Analyses et points de vue
Pourquoi le conflit persiste-t-il malgré les engagements pris dans 7 accords entre la RDC et le Rwanda ?
Depuis près de trois décennies, la République démocratique du Congo et le Rwanda entretiennent des relations marquées par des tensions récurrentes, des accusations mutuelles et des conflits armés. Pourtant, pas moins de sept accords majeurs ont été signés entre les deux pays, sous l’égide de la communauté internationale, pour tenter de résoudre leurs différends.
Malgré ces engagements répétés, la situation sécuritaire dans l’Est de la RDC reste instable, avec la persistance des groupes armés dont les terroristes rwandais du RDF/M23, et des discours diplomatiques souvent conflictuels. Pourquoi ces accords n’ont-ils pas abouti à une paix durable ? Une première tentative de cessez-le-feu a vu le jour avec l’accord de Lusaka en 1999.
Signé le 10 juillet 1999 sous médiation de l’Organisation de l’Unité Africaine (OUA) et des Nations Unies. Ce premier accord est intervenu dans un contexte de guerre régionale impliquant la RDC, le Rwanda, l’Ouganda, l’Angola, le Zimbabwe, la Namibie et d’autres acteurs. Les engagements clés étaient un cessez-le-feu immédiat et retrait des forces étrangères.

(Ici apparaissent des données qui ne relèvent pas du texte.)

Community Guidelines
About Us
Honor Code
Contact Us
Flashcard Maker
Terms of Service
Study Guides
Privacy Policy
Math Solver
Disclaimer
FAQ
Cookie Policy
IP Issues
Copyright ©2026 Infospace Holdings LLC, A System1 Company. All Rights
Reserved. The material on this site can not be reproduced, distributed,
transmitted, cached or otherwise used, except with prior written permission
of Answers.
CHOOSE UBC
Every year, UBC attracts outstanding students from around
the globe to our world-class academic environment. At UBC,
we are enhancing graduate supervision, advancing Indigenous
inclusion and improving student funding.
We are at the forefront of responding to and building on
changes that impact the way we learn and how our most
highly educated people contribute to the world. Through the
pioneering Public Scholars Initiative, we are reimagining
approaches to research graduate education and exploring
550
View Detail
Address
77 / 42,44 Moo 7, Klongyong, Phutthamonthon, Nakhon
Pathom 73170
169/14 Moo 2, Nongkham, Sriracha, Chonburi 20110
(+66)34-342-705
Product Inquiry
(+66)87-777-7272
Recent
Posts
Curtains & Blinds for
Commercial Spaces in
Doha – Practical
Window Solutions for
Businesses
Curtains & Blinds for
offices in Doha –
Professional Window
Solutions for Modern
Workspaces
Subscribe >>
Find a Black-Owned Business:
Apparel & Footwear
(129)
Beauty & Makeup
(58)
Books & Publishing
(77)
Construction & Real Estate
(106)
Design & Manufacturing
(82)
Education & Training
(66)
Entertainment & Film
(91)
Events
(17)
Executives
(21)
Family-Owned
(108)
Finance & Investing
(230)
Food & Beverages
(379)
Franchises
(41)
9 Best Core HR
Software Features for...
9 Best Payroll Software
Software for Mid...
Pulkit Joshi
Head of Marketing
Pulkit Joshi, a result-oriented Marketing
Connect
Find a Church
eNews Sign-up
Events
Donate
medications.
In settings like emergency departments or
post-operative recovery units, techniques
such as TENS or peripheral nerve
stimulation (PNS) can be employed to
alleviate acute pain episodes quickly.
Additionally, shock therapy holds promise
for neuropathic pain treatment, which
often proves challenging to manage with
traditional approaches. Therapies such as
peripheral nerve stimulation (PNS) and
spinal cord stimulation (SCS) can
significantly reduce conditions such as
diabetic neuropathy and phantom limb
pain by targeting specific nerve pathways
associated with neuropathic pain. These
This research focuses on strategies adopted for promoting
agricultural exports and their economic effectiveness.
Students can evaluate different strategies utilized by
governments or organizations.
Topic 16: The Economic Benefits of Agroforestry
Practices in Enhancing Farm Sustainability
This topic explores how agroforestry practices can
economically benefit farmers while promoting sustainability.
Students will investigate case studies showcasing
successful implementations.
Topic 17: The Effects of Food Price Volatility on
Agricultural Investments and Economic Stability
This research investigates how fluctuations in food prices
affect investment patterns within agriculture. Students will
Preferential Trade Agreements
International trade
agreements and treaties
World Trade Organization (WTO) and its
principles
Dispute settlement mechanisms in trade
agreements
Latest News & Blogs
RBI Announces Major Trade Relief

Mais aussi le désarmement des groupes armés, dont les ex-FAR/Interahamwe (génocidaires rwandais réfugiés en RDC) et la mise en place d’une Commission Militaire Conjointe (CMC) pour superviser le processus. Le Rwanda n’a pas totalement retiré ses troupes, accusant la RDC de ne pas neutraliser les rebelles hutus et il y a eu un manque de mécanismes contraignants pour forcer le respect des engagements.
Il y a eu après le processus de Sun City en 2002 pour une transition politique sans résolution sécuritaire. Le Dialogue intercongolais à Sun City (Afrique du Sud) aboutissant à un accord global et inclusif en avril 2002, l’objectif était de mettre fin à la guerre et établir un gouvernement de transition. Pour cela, les engagements clés étaient l’intégration des groupes rebelles dans l’armée et les institutions.

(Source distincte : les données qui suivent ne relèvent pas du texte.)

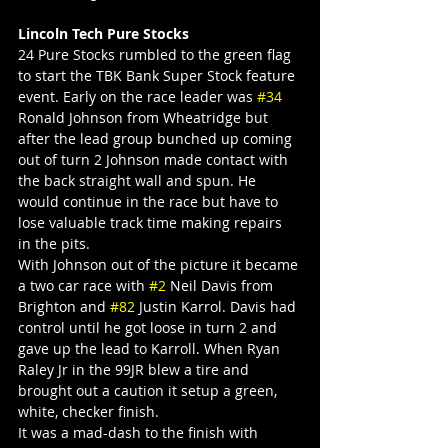
Lincoln Tech Pure Stocks
24 Pure Stocks rumbled to the green flag 
to start the TBK Bank Super Stock feature 
event. Early on the race leader was 
#34
Ronald Johnson from Wheatridge but 
after the lead group bunched up coming 
out of turn 2 Johnson made contact with 
the back straight wall and spun. He 
would continue in the race but have to 
lose valuable track time making repairs 
in the pits.
With Johnson out of the picture it became 
a two car race with 
#2
 Neil Davis from 
Brighton and 
#82
 Justin Karrol. Davis had 
control until he got loose in turn 2 and 
gave up the lead to Karroll. When Ryan 
Raley Jr in the 99JR blew a tire and 
brought out a caution it setup a green, 
white, checker finish.
It was a mad-dash to the finish with 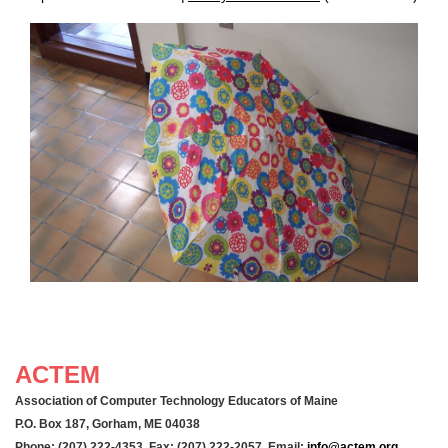
ACTEM
Association of Computer Technology Educators of Maine
P.O. Box 187, Gorham, ME 04038
Phone: (207) 222-4353 Fax: (207) 222-2057 Email:
info@actem.org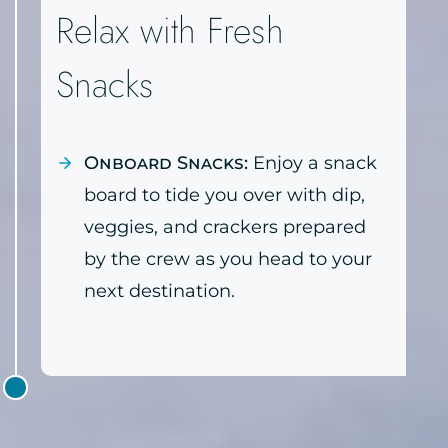
Relax with Fresh
Snacks
Onboard Snacks:
Enjoy a snack
board to tide you over with dip,
veggies, and crackers prepared
by the crew as you head to your
next destination.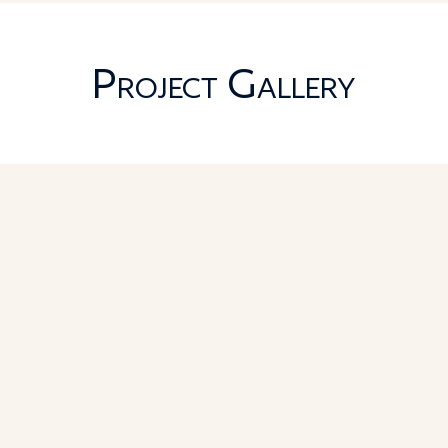
Project Gallery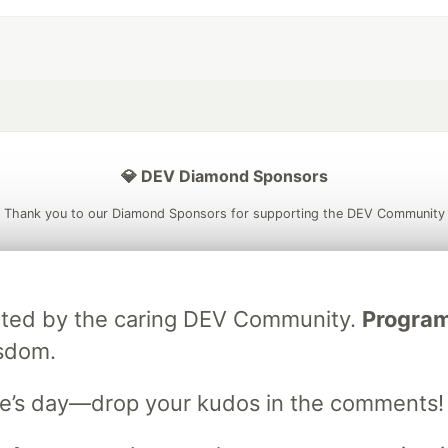
💎 DEV Diamond Sponsors
Thank you to our Diamond Sponsors for supporting the DEV Community
ebrated by the caring DEV Community.
Programm
ficial AI Model
Neon is the official database
Algolia is the o
isdom.
rtner of DEV
partner of DEV
e’s day—drop your kudos in the comments!
 space to discuss and keep up software development and manage y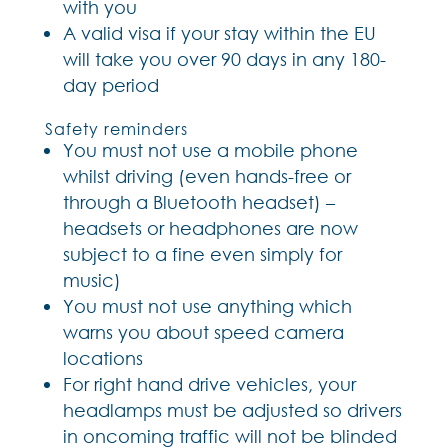
with you
A valid visa if your stay within the EU
will take you over 90 days in any 180-
day period
Safety reminders
You must not use a mobile phone
whilst driving (even hands-free or
through a Bluetooth headset) –
headsets or headphones are now
subject to a fine even simply for
music)
You must not use anything which
warns you about speed camera
locations
For right hand drive vehicles, your
headlamps must be adjusted so drivers
in oncoming traffic will not be blinded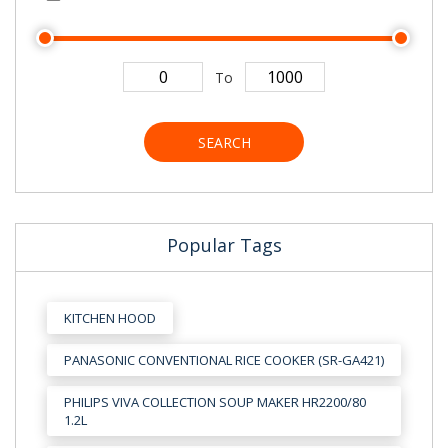
To
SEARCH
Popular Tags
KITCHEN HOOD
PANASONIC CONVENTIONAL RICE COOKER (SR-GA421)
PHILIPS VIVA COLLECTION SOUP MAKER HR2200/80
1.2L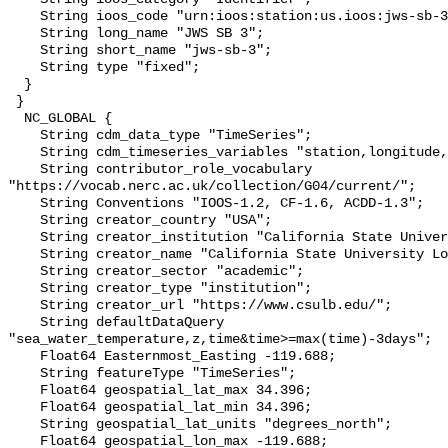
    String ioos_code "urn:ioos:station:us.ioos:jws-sb-3";

    String long_name "JWS SB 3";

    String short_name "jws-sb-3";

    String type "fixed";

  }

 }

  NC_GLOBAL {

    String cdm_data_type "TimeSeries";

    String cdm_timeseries_variables "station,longitude,latitude";

    String contributor_role_vocabulary 
"https://vocab.nerc.ac.uk/collection/G04/current/";

    String Conventions "IOOS-1.2, CF-1.6, ACDD-1.3";

    String creator_country "USA";

    String creator_institution "California State University Long Beach";

    String creator_name "California State University Long Beach";

    String creator_sector "academic";

    String creator_type "institution";

    String creator_url "https://www.csulb.edu/";

    String defaultDataQuery 
"sea_water_temperature,z,time&time>=max(time)-3days";

    Float64 Easternmost_Easting -119.688;

    String featureType "TimeSeries";

    Float64 geospatial_lat_max 34.396;

    Float64 geospatial_lat_min 34.396;

    String geospatial_lat_units "degrees_north";

    Float64 geospatial_lon_max -119.688;
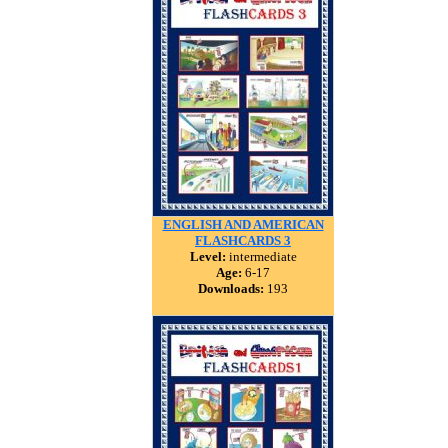
ENGLISH AND AMERICAN
FLASHCARDS 3
Level:
intermediate
Age:
6-17
Downloads:
193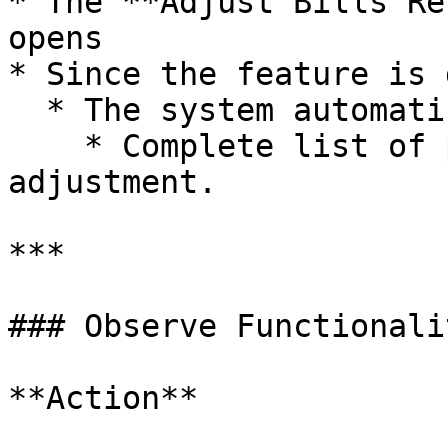
* The **Adjust Bills Re
opens

* Since the feature is 
  * The system automatically refreshes and loads:

    * Complete list of pending bills available for 
adjustment.

***

### Observe Functionali
**Action**
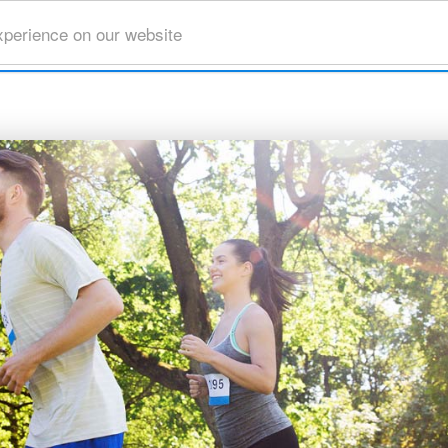
xperience on our website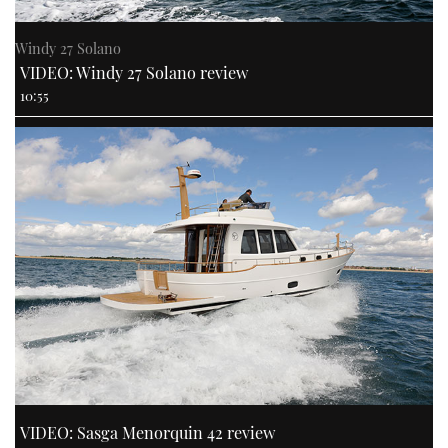
Windy 27 Solano
VIDEO: Windy 27 Solano review
10:55
VIDEO: Sasga Menorquin 42 review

Mais aussi la promesse de désarmement des groupes étrangers (FDLR, etc.). Le Rwanda a continué à soutenir des groupes armés rwandais qu’il a présenté comme congolais (RCD-Goma) pour maintenir son influence et aucune solution durable pour le désarmement des FDLR, source permanente de tensions. Il y a ensuite eu l’accord bilatéral de Prétoria en 2002 pour un retrait rwandais en échange du désarmement des FDLR.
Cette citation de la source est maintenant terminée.